A Yellowstone Park Road Trip
Reaching across Idaho, Wyoming and Montana, Yellowstone Park is America’s oldest national park. The landscape is simply breathtaking — from vast mountain ranges to grasslands, there is so much to explore. The best way to see the sights of this 3,472 square mile park is on a road trip. You can easily spend a week exploring the turbulent volcanic areas, enjoying the geysers, gurgling pools of hot water and sizzling cauldrons. Plus, if you’re looking for a new adventure that you’ve never thought about taking on before, it also makes for the perfect place for a Spring getaway with friends.

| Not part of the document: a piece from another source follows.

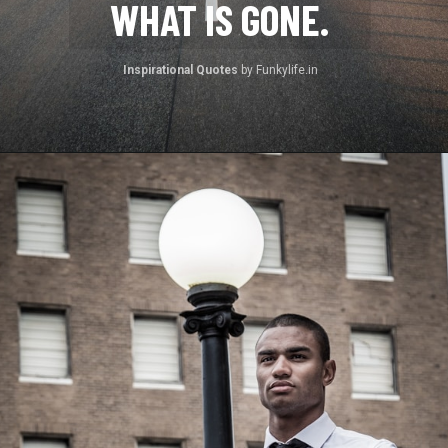
WHAT IS GONE.
Inspirational Quotes 
by Funkylife.in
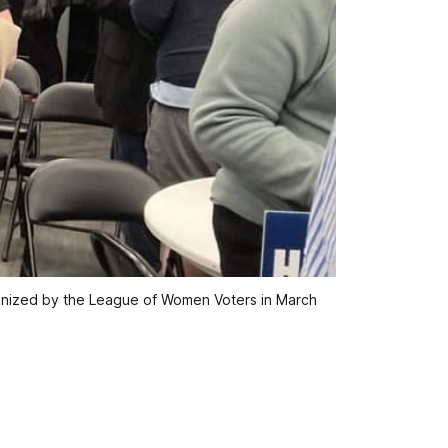
anized by the League of Women Voters in March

I’ve been to Yellowstone several times but not in quite a while. When I was young, our family traveled from California each year to our lake home in Saskatchewan, Canada, we often took the Yellowstone route. We did have some adventures there! My father, who was a character, rolled down his window to feed a bear a cookie (DON’T do that! I’m not sure there were warning signs back then about not feeding the bears, but there are now!). And once while we were camping in a tent, a bear opened a cooler filled with apricots from our tree, ate them all and stacked the pits in a pile. My father chased him away with an ax and we all decided to sleep in the car!
Choosing your vehicle
If you are taking your own car to Yellowstone, it’s important to ensure that it is reliable and kept in good repair. There aren’t regular garages through the park, so it is also advisable to have at least one spare tire and a full tank of fuel. If you are hiring a vehicle, check ratings and reviews before you choose your car, so that you know that it is suitable for the rugged terrain. A 4×4, such as a Land Rover or Jeep, is always a good option since they have been built for rough roads and hard driving. Both Chevrolet and Cadillac SUVs have won awards for their reliability too.
Taking the Northern Loop
Your first road trip stop should be along the Dunraven Pass on the Northern Loop of the park. There are amazing views from here across to Mount Washburn, and you can take in the bowl-shaped landscape of the park that was carved out by volcanic activity millions of years ago. It is also worth taking a guided hike down to the Grand Canyon of Yellowstone — from here, you can see the rushing waters of Yellowstone River. Another great stop on your road trip is Artist’s Point — from here, you can witness the splendor of the Lower Falls, frothing powerfully in a misty haze. You can also stand at the top of the Upper Falls, feeling the powerful waters beneath your feet.
Taking the Southern Loop
The Southern Loop of Yellowstone Park is famous for volcanic activity. The air is thick with the smell of sulphur around the turbulent geysers. Old Faithful is, of course, the star attraction — you can almost guarantee to see it shoot a jetstream of boiling water into the sky, which it does every 78 minutes on average. Make sure that you stop at Yellowstone Lake on your road trip, where you can even take a boat ride on the crystal blue waters.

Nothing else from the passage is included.